15 July 2012 xdementia No Comment


Lavas Magmas is the project of Luis Gonzalez hailing from Portland, Oregon. After touring with Regosphere and specializing in sound and video projects it was decided to focus a DVDR/CDR release on Existence Establishment. Lavas Magmas creates industrial ambience with a precision that is rarely heard from artists today. Pulsating oscillations collide with unearthly scrap metal improvisations and ghostly drones to form a thick tapestry of otherwordly brilliance.

Accompanying the CDR is a DVDR mind-altering video/audio experience that utilizes convergence of saturated, vivid source material and manipulations which portray a plethora of visuals complete with field recordings, news footage, and rare videos all set to the intense sounds that Gonzalez is quickly becoming known for.


  1. Work Weak
  2. Reptitions Migrate [ Full Track ]
  3. Humanizing Inhumane
  4. Orgonopticon [ Excerpt ]
  5. Desiring-Stupor
  6. A Prayer for Money


  1. Reaktor I: Organopticon
  2. Into the Void
  3. Black Friday
  • Strictly limited to 50 copies.
  • DVDR and CDR with printed artwork directly on disc.
  • Two double sided hand-silkscreened disc protection sleeves.
  • Handmade and painted digipack with full-color artwork.

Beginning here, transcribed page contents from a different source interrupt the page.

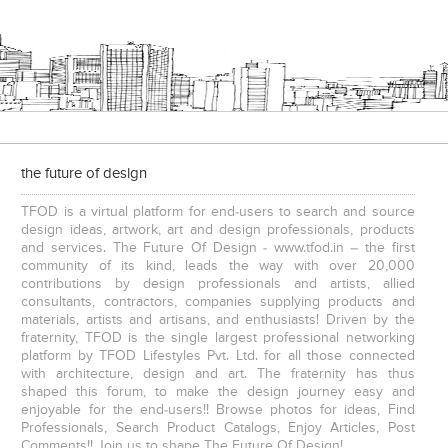
the future of design
TFOD is a virtual platform for end-users to search and source
design ideas, artwork, art and design professionals, products
and services. The Future Of Design - www.tfod.in – the first
community of its kind, leads the way with over 20,000
contributions by design professionals and artists, allied
consultants, contractors, companies supplying products and
materials, artists and artisans, and enthusiasts! Driven by the
fraternity, TFOD is the single largest professional networking
platform by TFOD Lifestyles Pvt. Ltd. for all those connected
with architecture, design and art. The fraternity has thus
shaped this forum, to make the design journey easy and
enjoyable for the end-users!! Browse photos for ideas, Find
Professionals, Search Product Catalogs, Enjoy Articles, Post
Comments!! Join us to shape The Future Of Design!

From Brutal Resonance webzine:

Hurrah! Reinforcements arrived to industrial scene; and today it is Luis Gonzalez from Portland to add from his personal vision to the long row of different abstract creations. There is not much information about his activity that could be found, though from a little bit that I dig out from the internet, the cdr which I hold in my hands is his first full length album, accompanied by a visual effects dvdr. Before this he contributed few tapes here and there with editions of 30 to 60 pieces, maybe for the special ears only. Anyhow, here is the CD called ‘Acts of Worship’, and I will give it all my time in order to dissect its guts.

What I can hear from the very beginning is a total abstractivism that flows with the every tune out of my speakers. A wide sonic soundscape is full of reach spectrum of accidental scratches, noises, metallic parts hitting each other etc. Electronic pulsations are everywhere, without any specific structure; sometimes it is really hard to navigate through those barricades of sound. There are few tracks which are harsher, having sharper layers that try to conquer the stage, like in “Repetitions Migrate”. And there are few more cinematic, reminding of some sci-fi movie thriller, where a listener has to switch on all his wild imagination, take for example “Orgonopticon” and “Humanizing Inhumane”. Droning loops intertwist into the vortexes of a local insanity, electronic pulsating waves fill the air, rising and fading, crossing the atmosphere and firing hidden messages up to the sky full of stars. Maybe Luis tries to worship an alien civilization that will receive his letter and will finally take control over stupid human civilization.

To make a long story short, the album didn’t affect me too much. The experiments with field recordings, machinery sounds and electronic ambience are not new and were already explored for a few decades. One has to bring something definitely different in order to glance between all those that try to. Regular and plain background music without any specific highs and lows, but I truly want to make a suggestion to Luis to continue his journey, because the potential to grow presents for sure.

From Black Audio webzine:

My initial reaction to this release was towards the DIY packaging that is reminiscent of punk ethos. Either way, this has been well put together and it warmed my cockles somewhat smelling the glue and paint and trying to prise the CDr out of the neatly patched together digipak.

Musically, the bedrock of this album is bedded down in Dark Ambient circles. An old school industrial vibe resonating over individual tracks in machine like drones, whilst clattering scraps of metal fall together in on their way to the smelting forge. It’s not entirely inventive, nor is it original, but does serve a purpose in the genre, which this album is pinpointed within.

The accompanying DVDr utilises source material from newsreels, to diabolic atrocities and so forth. Essentially I would expect to see this played out at any live action Lavas Magmas took part in and to some effect adds the necessary ingredient that is sorely lacking when taking on this release in a purely aural environment.

‘Acts of Worship’, is by no means a bad album when collectively packaged with the DVDr. However, there is little on offer in the grand scheme of things, when there are so many other artists out there providing a vast amount of work that triple the engagement this project struggles to provide.